Denn seit das Wohnschutzgesetz gilt, gingen die Anfragen für Hypotheken und die Zahl gesprochener Hypotheken für Sanierungen bei der BKB massiv zurück. «Wir sprechen von einem Rückgang von 70 bis 80% der gesprochenen Hypotheken für Sanierungen von Renditeliegenschaften», sagt Lanz.

Natürlich spielen auch andere Faktoren wie gestiegene Baupreise und höhere Hypothekarzinsen eine bedeutende Rolle, dass die Anzahl Sanierungen rückläufig ist.
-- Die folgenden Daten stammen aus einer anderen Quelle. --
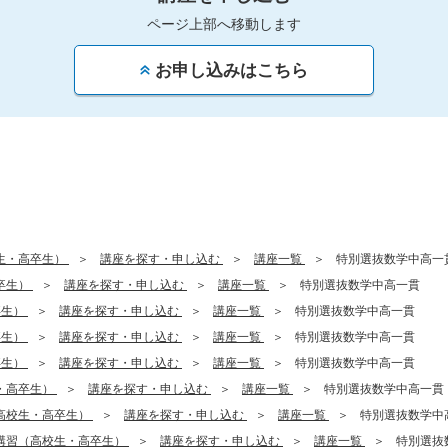
ページ上部へ移動します
お申し込みはこちら
生・高卒生）
講座を探す・申し込む
講座一覧
特別選抜数学中高一
卒生）
講座を探す・申し込む
講座一覧
特別選抜数学中高一貫
卒生）
講座を探す・申し込む
講座一覧
特別選抜数学中高一貫
卒生）
講座を探す・申し込む
講座一覧
特別選抜数学中高一貫
卒生）
講座を探す・申し込む
講座一覧
特別選抜数学中高一貫
・高卒生）
講座を探す・申し込む
講座一覧
特別選抜数学中高一貫
高校生・高卒生）
講座を探す・申し込む
講座一覧
特別選抜数学中
講習（高校生・高卒生）
講座を探す・申し込む
講座一覧
特別選抜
Auch zogen einige Kunden Sanierungen vor, so dass sie vom neuen Gesetz nicht betroffen waren. Aber dies ist dennoch eine beeindruckende Zahl. Für alle Experten ist klar, dass die Qualität der Liegenschaften sinken wird, wenn Sanierungen ausbleiben.

Mit welchen Problemen Unternehmen zu kämpfen haben, erklärt Alfio Frisina, Geschäftsleiter von Frisina Art Design Architecture: «Der Mieterverband hat bei allen unseren Projekten in Basel-Stadt Einsprachen erhoben, obwohl diese vor dem Inkrafttreten des Mieterschutzgesetzes eingereicht worden sind.»

Der Unternehmer weist auch auf eine Folge dieser Situation hin: «Sämtliche uns bekannten Handwerkerfirmen verzeichnen in Basel einen markanten Rückgang an Aufträgen. Speziell die Wohnungssanierungen, wie Küchen und Bäder, gehen massiv zurück. Dies belastet die kleinen und mittleren Handwerksbetriebe stark. Wir mussten unser Personal aufgrund der Einsprachen um die Hälfte reduzieren.»

Gemäss dem Präsidialdepartment Basel-Stadt ist es noch zu früh, um einen «ursächlichen oder abschliessenden Zusammenhang mit der Anzahl Baugesuche herstellen zu können». Gemäss dem Stadtentwickler Lukas Ott wurden bisher 32 Gesuche für Umbau, Renovation oder Sanierung eingereicht, die der Wohnschutzkommission vorgelegt werden müssen. Für eine Stadt wie Basel sind das sehr wenig neue Baugesuche.

Weder die Initianten des Mieterschutzes in Zürich noch jene in Basel scheinen daran interessiert, das Angebot an Wohnungen auszubauen. Dabei würden mehr Wohnungen auf dem Markt gemäss dem Gesetz von Nachfrage und Angebot Druck auf die Mietpreise erzeugen.

Daniel Steffen von der Hochschule Luzern rät: «Anstatt Investitionen unattraktiv zu machen, sollte vermehrt der Wohnungsbau gefördert und vereinfacht werden, damit das Angebot steigt und die wachsende Nachfrage nach Wohnungen ausgleichen kann. Dies würde die Mietpreise reduzieren.»